We answer some key questions about US healthcare and what you need to do to ensure you are covered.
January can be a super-miserable month, when every friend, colleague and neighbour seems to either be suffering from the awful cold “that’s going around” or they’re fighting fit and ploughing through those New Year’s Resolutions as though they actually enjoy a daily 5km run in incessant drizzle!
Obamacare, the Affordable Care Act (ACA) is only normally available to those expatriates with a Green Card
I’ve found myself in the former category, unfortunately, and it’s made me think about healthcare and how you are going to access it when you make the move to the US. At the time of writing it’s unclear what’s going to happen to the system when Donald Trump becomes President (tomorrow, heavens!), so in a bid to make the picture clearer, today we answer some questions about the current system, and run through possible outcomes.

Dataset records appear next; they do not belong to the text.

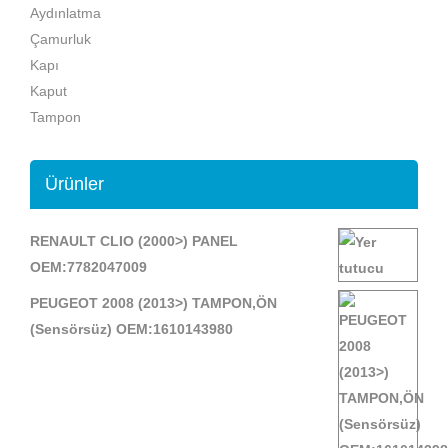
Aydınlatma
Çamurluk
Kapı
Kaput
Tampon
Ürünler
RENAULT CLIO (2000>) PANEL
OEM:7782047009
PEUGEOT 2008 (2013>) TAMPON,ÖN
(Sensörsüz) OEM:1610143980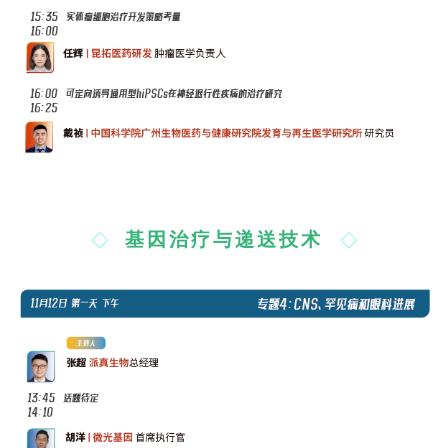
基因治疗与递送技术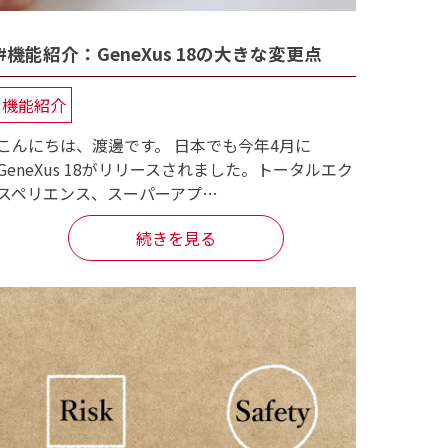
#機能紹介：GeneXus 18の大きな変更点
機能紹介
こんにちは、渡邊です。 日本でも今年4月に
GeneXus 18がリリースされました。トータルエク
スペリエンス、スーパーアプ…
続きを見る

How do expats currently get healthcare?
If you require treatment in the US, your first port of call will be the equivalent of a GP. You will need to register with your chosen doctor, and provide them with your medical history and insurance details. They will be able to supply you with prescriptions, and transfer you to any specialists. For emergency treatment, you’re advised to call ahead to the hospital to let them know you’re coming so that you can avoid long wait times. You will need to show them your insurance documents before any treatment can be administered. Once you’ve been seen to hospital, you will need to pay part of your bill before you can be discharged, and can expect to receive a bill for the remainder of the costs in the mail.
Why is insurance so important?
The standard of care that you receive in the USA is some of the very best in the world – but it has the price tag to match. That is perhaps why, despite being the world’s only superpower, US health outcomes such as longevity are only around mid-table on the OECD Better Life Index of major industrial nations. Interestingly, however, 88 percent of Americans report themselves as being very healthy, which is way above average – must be that American optimism shining through again!
Anyway, to ensure you aren’t hit with costly bills for any healthcare you require, you need to be fully insured from the minute you touch down in the USA. Bear in mind that even in the case of an emergency, you will be charged for an ambulance and all the care you receive.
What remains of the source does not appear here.